View our video guide on how to write a job description and follow along with our steps below.
Job descriptions are used to hire employees for both internal and external recruitment processes. Internally, these clarify job roles for existing employees, while externally, these define the minimum requirements, skills, and experience needed so that only qualified job seekers apply for your open positions. Knowing your recruitment approach will help guide you on how to write a job description template.
What to Include in Job Description
Internal Use Only
Can be generic,
i.e., Admin. Asst.
Should be specific, i.e., Administrative Assistant to the Finance VP
Hours or Schedule
(e.g., Full time or part time)
(e.g., Employee, Contractor, Commission-only, Exempt, Nonexempt)
(e.g., Name and Title of Supervisor)
Not required, but can put department
Required Skills and Experience
Not required, but can put range
(i.e., pay range)
How to Apply
Not required, but can add internal email
Step 1: Prepare an Outline
The best job descriptions are concise, thorough, and accurate. They will have a lot of information, so to keep them to the point, first gather all the data you will need and prepare a brief outline.
The following sections should be part of your job description outline:
- Snapshot: Provides a quick look at the position
- About Us: Describes your company culture and employment brand
- About You: Paints a picture of your ideal candidate (e.g., required skills and job duties)
- Compensation: Provides an hourly rate or salary range to help job seekers determine whether what you’re paying is in line with what they’re expecting
- How to Apply: Instructions that explain where and how to apply, such as to send an email with their resume or fill out an online application on your careers page
- Disclaimer: A non-discrimination disclaimer that reminds job prospects that your business doesn’t discriminate and is in compliance with federal and state labor laws
Step 2: Start With a Position Overview
At the top of your job description, and specifically in a job ad, you should include an overview of the position. The details you included in the snapshot will be of great help here.

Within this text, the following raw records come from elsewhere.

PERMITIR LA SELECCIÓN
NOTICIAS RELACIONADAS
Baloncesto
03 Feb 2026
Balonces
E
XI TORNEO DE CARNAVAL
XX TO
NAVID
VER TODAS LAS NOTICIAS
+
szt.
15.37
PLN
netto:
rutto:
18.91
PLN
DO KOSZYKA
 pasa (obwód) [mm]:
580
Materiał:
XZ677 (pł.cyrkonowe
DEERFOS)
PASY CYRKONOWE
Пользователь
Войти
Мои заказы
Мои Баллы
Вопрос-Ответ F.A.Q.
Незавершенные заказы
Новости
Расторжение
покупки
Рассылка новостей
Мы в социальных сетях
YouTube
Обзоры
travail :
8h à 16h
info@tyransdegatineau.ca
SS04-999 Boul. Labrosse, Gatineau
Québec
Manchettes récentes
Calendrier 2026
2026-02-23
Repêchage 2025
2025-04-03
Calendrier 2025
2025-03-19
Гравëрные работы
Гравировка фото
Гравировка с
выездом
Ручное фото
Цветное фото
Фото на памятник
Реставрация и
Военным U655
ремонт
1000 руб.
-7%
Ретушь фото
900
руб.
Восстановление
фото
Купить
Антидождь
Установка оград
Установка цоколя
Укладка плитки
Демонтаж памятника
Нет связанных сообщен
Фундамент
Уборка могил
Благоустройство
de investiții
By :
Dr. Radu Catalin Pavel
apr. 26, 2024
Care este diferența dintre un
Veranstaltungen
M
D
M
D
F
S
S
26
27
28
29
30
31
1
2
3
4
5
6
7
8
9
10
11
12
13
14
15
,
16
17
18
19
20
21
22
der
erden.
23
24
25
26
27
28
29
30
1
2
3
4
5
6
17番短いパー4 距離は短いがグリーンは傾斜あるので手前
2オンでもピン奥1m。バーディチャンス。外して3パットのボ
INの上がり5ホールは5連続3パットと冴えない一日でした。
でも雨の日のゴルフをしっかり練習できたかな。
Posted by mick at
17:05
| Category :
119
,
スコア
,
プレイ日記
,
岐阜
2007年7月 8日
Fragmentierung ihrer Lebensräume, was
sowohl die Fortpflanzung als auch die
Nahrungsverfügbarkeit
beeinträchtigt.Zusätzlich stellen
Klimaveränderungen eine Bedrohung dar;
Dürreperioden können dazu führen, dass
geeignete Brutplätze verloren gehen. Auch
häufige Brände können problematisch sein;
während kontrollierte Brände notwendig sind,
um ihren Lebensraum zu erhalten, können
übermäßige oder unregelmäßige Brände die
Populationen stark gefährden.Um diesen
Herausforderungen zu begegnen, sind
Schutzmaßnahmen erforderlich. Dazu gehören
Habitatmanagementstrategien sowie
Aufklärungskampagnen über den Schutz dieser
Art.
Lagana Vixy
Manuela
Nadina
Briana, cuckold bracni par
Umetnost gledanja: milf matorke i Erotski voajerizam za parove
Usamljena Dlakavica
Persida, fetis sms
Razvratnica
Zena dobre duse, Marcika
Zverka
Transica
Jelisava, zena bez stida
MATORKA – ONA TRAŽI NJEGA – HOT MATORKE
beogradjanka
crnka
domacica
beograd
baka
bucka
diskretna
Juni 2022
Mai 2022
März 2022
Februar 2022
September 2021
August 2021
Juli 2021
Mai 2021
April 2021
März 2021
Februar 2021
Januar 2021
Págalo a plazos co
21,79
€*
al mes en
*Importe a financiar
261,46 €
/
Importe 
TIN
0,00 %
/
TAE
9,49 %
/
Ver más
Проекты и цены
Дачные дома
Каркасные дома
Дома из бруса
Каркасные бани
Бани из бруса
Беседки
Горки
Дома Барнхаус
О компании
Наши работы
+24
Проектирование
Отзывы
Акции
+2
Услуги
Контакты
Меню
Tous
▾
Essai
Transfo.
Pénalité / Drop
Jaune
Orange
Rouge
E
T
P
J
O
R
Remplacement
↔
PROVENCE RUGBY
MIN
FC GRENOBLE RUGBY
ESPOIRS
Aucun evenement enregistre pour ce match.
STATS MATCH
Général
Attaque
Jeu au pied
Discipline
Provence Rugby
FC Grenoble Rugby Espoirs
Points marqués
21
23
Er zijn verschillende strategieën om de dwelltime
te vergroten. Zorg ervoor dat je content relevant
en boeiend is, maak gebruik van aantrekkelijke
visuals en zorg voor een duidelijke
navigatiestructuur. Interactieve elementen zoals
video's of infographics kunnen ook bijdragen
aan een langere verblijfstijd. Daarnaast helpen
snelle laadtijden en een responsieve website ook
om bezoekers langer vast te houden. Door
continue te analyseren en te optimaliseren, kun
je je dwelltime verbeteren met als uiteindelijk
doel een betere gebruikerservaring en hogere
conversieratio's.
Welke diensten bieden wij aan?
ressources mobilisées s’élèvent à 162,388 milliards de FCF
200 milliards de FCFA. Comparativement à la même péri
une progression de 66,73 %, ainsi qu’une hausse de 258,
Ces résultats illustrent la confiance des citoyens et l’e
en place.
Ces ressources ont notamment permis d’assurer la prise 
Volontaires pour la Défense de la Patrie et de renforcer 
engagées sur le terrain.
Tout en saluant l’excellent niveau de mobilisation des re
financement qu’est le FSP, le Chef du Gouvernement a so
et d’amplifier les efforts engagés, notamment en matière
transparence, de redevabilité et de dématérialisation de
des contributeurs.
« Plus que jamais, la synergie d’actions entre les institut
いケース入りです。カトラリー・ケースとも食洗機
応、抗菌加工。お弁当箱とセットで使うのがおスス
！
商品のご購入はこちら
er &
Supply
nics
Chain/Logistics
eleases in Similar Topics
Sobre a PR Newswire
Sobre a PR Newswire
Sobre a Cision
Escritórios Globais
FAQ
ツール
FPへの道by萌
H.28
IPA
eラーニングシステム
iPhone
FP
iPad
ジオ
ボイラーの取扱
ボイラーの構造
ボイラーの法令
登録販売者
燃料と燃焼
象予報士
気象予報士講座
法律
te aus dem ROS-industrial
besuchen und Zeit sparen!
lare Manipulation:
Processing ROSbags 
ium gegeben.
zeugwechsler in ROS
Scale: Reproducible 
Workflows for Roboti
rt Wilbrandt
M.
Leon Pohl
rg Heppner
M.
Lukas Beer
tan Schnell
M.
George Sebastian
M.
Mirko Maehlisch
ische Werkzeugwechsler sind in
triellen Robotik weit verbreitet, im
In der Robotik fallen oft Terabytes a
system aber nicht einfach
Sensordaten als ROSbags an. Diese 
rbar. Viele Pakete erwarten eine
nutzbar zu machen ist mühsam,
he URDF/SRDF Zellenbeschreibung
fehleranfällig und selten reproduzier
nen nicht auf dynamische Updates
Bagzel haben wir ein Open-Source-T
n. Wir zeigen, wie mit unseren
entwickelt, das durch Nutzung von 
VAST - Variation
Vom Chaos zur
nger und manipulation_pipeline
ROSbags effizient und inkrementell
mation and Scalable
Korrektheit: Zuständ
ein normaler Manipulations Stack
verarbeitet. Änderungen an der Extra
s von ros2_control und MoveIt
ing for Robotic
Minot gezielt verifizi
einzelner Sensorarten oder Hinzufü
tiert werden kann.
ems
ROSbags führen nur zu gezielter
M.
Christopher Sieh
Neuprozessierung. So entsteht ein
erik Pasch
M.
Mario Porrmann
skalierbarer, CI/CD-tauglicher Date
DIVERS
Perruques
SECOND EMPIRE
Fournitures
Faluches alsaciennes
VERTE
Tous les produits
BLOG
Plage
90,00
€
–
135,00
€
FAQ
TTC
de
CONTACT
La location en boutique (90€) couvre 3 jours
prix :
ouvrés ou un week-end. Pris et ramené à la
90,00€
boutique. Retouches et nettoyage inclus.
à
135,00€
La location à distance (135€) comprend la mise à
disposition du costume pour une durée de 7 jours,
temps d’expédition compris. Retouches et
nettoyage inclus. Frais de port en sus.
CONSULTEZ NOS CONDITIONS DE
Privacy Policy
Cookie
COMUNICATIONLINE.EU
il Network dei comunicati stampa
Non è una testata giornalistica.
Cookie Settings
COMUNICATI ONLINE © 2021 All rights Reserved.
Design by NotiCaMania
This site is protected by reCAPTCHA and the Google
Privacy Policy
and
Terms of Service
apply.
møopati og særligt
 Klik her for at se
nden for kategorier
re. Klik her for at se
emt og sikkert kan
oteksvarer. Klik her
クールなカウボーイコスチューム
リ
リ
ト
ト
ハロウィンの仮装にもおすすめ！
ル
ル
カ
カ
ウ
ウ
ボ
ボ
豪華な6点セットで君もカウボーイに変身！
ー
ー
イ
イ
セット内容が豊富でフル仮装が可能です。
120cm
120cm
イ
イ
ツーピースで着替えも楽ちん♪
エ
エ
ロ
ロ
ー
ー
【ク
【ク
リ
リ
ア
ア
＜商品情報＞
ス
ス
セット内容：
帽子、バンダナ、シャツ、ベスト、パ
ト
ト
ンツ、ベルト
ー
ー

This section may list the following:
- Job Title: The job title used in your HR/payroll system (e.g., Sr. Accounting Associate)
- Job Classification: Clarify whether the job is exempt or nonexempt, as well as if it’s full time or part time (e.g., Full-time Exempt)
- Job Location: Display whether a job is an in-office or remote role (e.g., St. Louis, Missouri)
- Compensation: Provide the salary or hourly rate for this position. For salaried positions, it is recommended that you list either the actual compensation for the position or a salary range (e.g., $35,000–$45,000)
- Reports To: List the job title of the direct supervisor and/or their name (e.g., Susan Smith, Finance Manager)
- Potential Hire Date: Notify job seekers when you plan to hire someone to fill this position (e.g., Accepting resumes through Jan. 15, 2022)
Learn more about how to create a job listing on a job board in our article on how to advertise a job.
Step 3: Include Company & Culture Details
The About Us section should clearly and concisely outline what your company does and why someone would want to work there. Remember, a job applicant considering your business is also likely considering some of your competitors—and you’ll want to stand out.
Highlighting your company culture in your job descriptions can influence a job seeker’s decision. In fact, 23% of job seekers rate company values and culture as top influencers for whether or not they will accept a job offer.
Some things you may want to consider including in the About Us section are:
- What your company does and why it matters (your company’s mission and vision statement)
- How many people work at your company
- What your company values are
- What the company culture and teamwork are like
- Any industry accolades or impressive stats relating to growth
This section should be limited to just a few sentences. While job seekers are interested in the type of company they are applying for, most want to get to the meat of the job description, which describes the type of work they will be doing. Consider providing your company URL where job seekers can read more about your business and explore your About Us and Culture sections.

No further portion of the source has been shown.